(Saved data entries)

Content starts

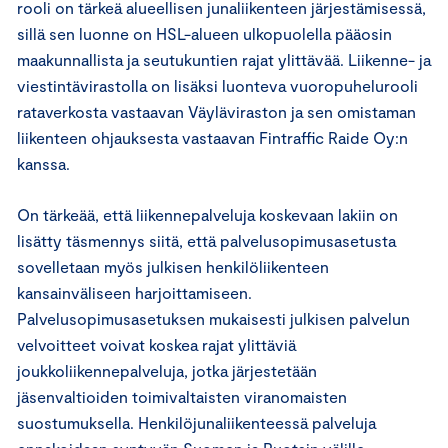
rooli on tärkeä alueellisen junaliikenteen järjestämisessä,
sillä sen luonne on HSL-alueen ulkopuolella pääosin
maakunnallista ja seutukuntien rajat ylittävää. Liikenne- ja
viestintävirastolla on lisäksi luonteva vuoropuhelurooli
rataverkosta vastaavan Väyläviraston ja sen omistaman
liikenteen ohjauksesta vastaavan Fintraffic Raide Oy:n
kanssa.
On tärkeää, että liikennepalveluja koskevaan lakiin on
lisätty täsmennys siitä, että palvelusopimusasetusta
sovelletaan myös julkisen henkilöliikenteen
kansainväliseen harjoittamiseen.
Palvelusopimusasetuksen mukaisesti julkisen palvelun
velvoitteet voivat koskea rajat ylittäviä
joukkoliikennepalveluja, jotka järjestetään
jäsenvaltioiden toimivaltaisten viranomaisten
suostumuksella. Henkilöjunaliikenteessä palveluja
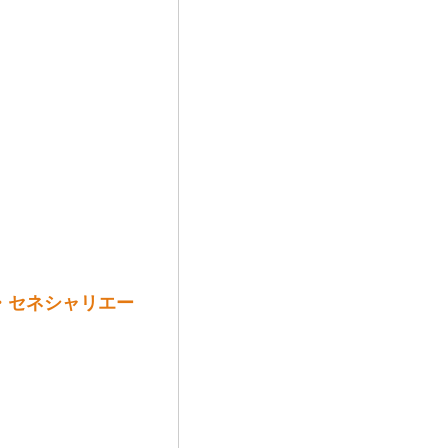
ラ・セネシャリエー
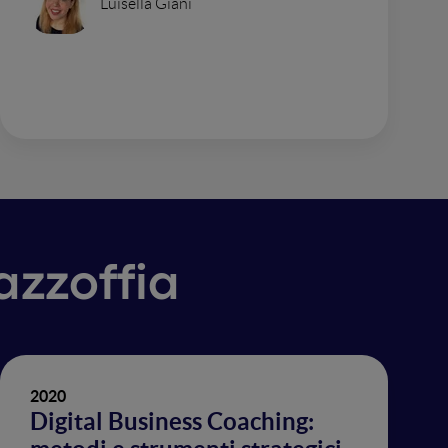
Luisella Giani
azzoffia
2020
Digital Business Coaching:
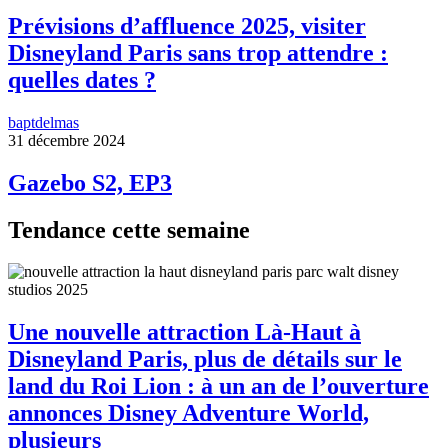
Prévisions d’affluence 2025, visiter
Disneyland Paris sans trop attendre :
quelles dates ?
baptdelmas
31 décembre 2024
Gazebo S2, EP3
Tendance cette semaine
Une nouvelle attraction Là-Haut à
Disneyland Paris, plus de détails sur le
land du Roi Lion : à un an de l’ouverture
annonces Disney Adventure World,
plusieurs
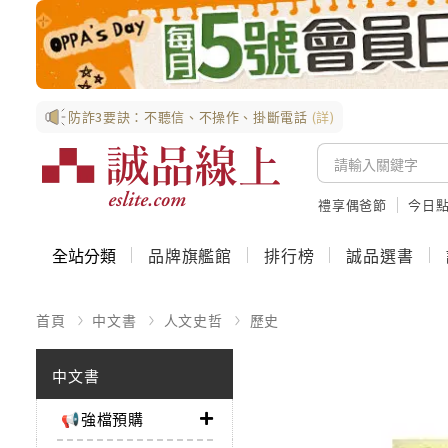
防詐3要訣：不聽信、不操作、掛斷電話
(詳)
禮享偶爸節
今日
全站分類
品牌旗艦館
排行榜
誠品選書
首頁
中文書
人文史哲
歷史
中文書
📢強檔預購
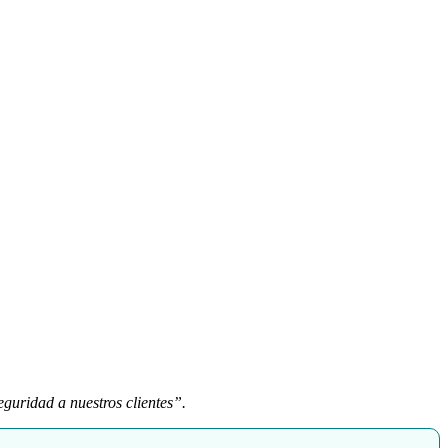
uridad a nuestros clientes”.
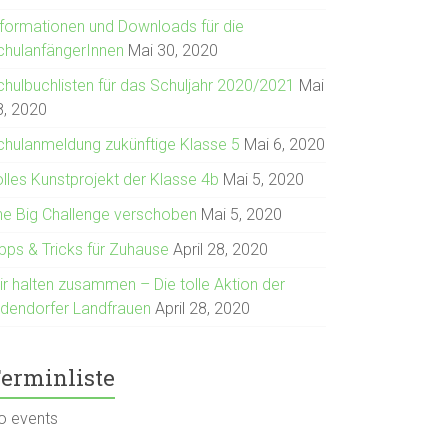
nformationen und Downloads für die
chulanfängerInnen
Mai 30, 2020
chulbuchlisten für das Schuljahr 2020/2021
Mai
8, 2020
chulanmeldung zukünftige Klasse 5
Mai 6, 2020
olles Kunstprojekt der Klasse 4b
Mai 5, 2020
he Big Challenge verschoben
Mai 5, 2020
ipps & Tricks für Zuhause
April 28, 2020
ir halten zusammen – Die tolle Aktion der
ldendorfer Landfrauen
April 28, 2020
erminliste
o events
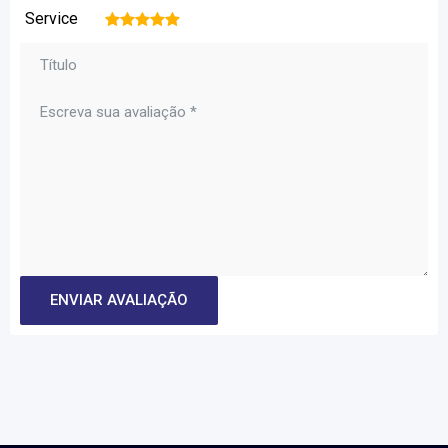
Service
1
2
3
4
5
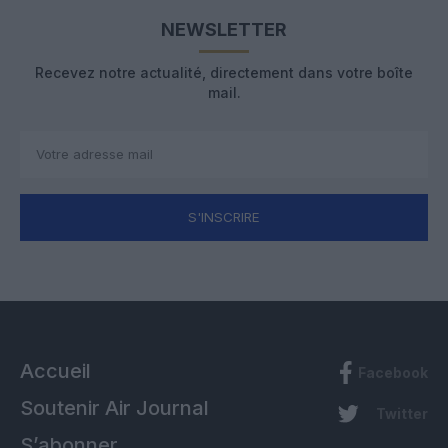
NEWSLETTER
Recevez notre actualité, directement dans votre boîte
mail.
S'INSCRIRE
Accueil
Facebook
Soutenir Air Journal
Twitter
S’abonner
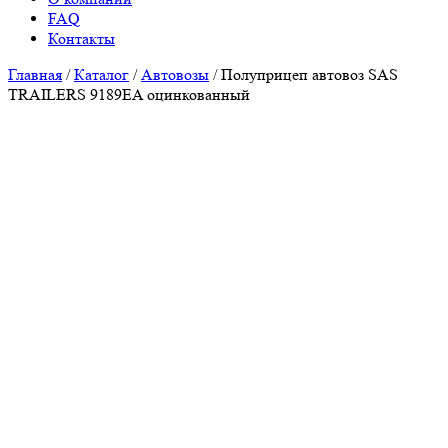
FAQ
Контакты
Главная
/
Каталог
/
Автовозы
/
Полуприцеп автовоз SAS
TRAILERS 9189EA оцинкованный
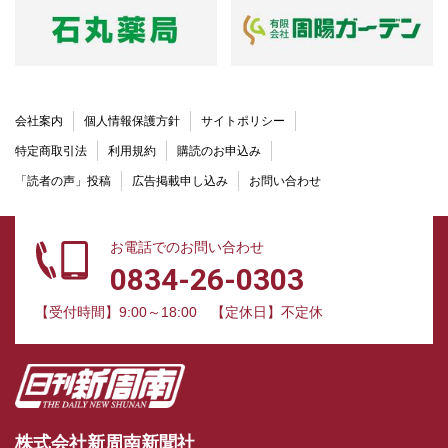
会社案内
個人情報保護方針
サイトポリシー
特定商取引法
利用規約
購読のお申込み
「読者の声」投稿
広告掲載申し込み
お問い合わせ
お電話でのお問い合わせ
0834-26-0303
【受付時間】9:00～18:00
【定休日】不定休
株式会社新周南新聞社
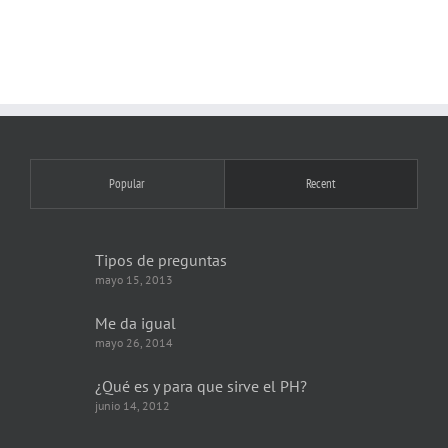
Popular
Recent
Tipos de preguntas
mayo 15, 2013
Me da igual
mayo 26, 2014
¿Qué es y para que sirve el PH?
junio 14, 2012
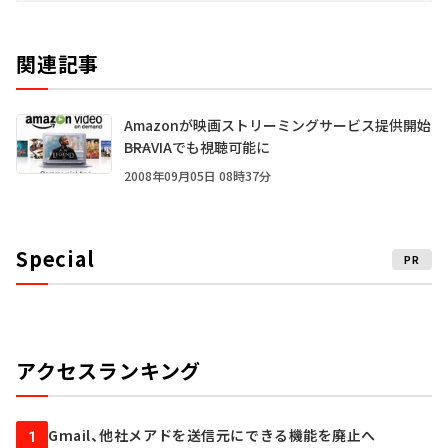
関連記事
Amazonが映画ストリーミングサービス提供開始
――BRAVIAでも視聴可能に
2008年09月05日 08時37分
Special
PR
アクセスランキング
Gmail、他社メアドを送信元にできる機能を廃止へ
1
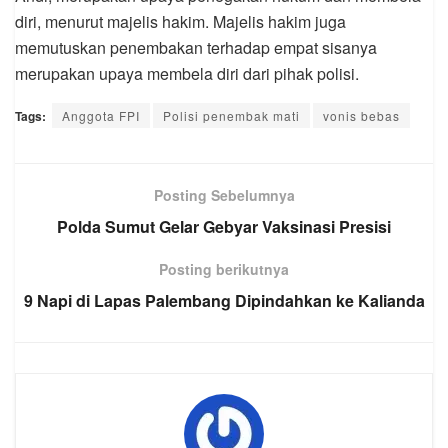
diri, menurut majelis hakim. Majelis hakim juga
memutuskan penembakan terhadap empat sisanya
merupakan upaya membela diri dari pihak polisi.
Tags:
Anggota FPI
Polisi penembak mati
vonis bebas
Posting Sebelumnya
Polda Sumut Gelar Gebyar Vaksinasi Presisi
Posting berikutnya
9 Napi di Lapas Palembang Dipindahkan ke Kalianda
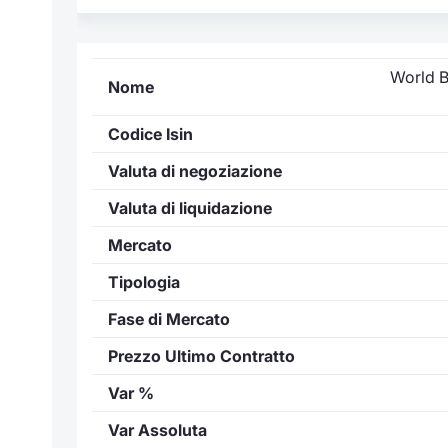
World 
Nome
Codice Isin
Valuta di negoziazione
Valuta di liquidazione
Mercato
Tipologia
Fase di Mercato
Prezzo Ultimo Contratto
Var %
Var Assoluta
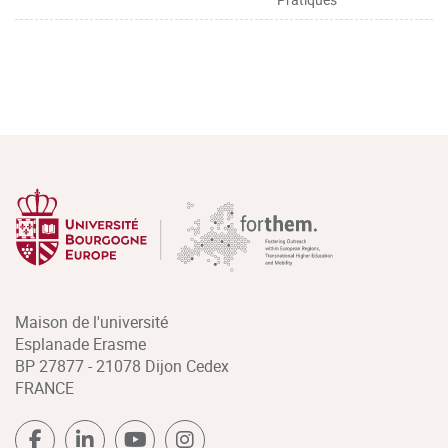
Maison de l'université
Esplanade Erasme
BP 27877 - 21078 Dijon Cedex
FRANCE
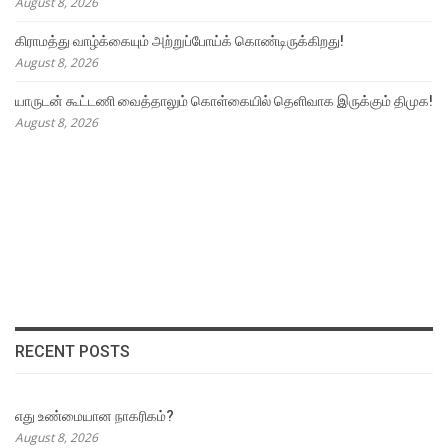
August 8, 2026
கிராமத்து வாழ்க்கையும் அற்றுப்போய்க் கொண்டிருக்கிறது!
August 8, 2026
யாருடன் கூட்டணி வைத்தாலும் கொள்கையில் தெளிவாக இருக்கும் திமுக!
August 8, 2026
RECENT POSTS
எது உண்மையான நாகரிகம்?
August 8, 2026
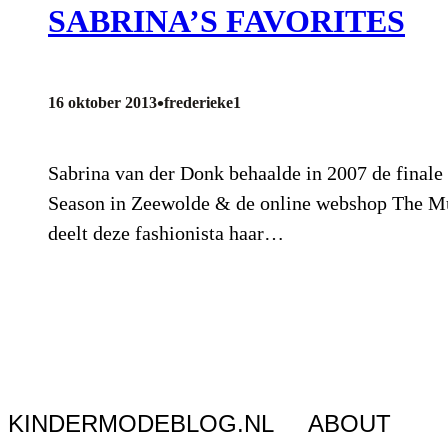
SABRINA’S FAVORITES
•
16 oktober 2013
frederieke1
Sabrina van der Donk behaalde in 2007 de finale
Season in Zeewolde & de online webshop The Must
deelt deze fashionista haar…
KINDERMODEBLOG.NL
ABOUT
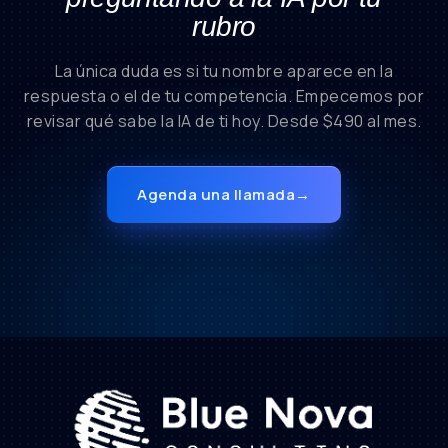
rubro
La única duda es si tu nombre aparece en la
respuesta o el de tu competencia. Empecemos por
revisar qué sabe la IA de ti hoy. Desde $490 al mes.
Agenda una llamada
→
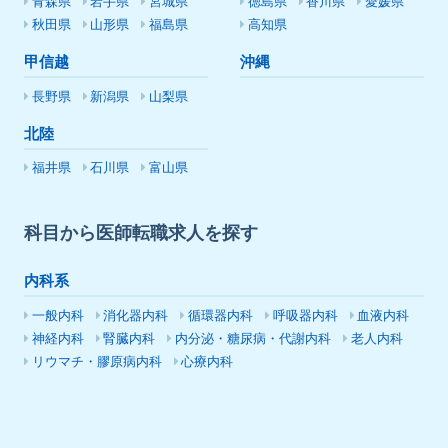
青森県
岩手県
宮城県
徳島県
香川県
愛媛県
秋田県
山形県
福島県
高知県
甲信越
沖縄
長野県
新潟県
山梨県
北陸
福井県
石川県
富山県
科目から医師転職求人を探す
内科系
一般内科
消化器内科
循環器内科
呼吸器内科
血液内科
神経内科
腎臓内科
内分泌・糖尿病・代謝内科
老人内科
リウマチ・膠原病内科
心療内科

Content ends

=== Task instructions ===
Transcribe the lines above exactly, beginning at the one with "On tärkeää, että" and ending at the one with "Une nouvelle attraction Là-Haut à". Include both; exclude the pictures.

=== Problem solution ===
On tärkeää, että liikennepalveluja koskevaan lakiin on
lisätty täsmennys siitä, että palvelusopimusasetusta
sovelletaan myös julkisen henkilöliikenteen
kansainväliseen harjoittamiseen.
Palvelusopimusasetuksen mukaisesti julkisen palvelun
velvoitteet voivat koskea rajat ylittäviä
joukkoliikennepalveluja, jotka järjestetään
jäsenvaltioiden toimivaltaisten viranomaisten
suostumuksella. Henkilöjunaliikenteessä palveluja
ラ・セネシャリエー
Luisella Giani
azzoffia
2020
Digital Business Coaching:
Prévisions d’affluence 2025, visiter
Disneyland Paris sans trop attendre :
quelles dates ?
baptdelmas
31 décembre 2024
Gazebo S2, EP3
Tendance cette semaine
Une nouvelle attraction Là-Haut à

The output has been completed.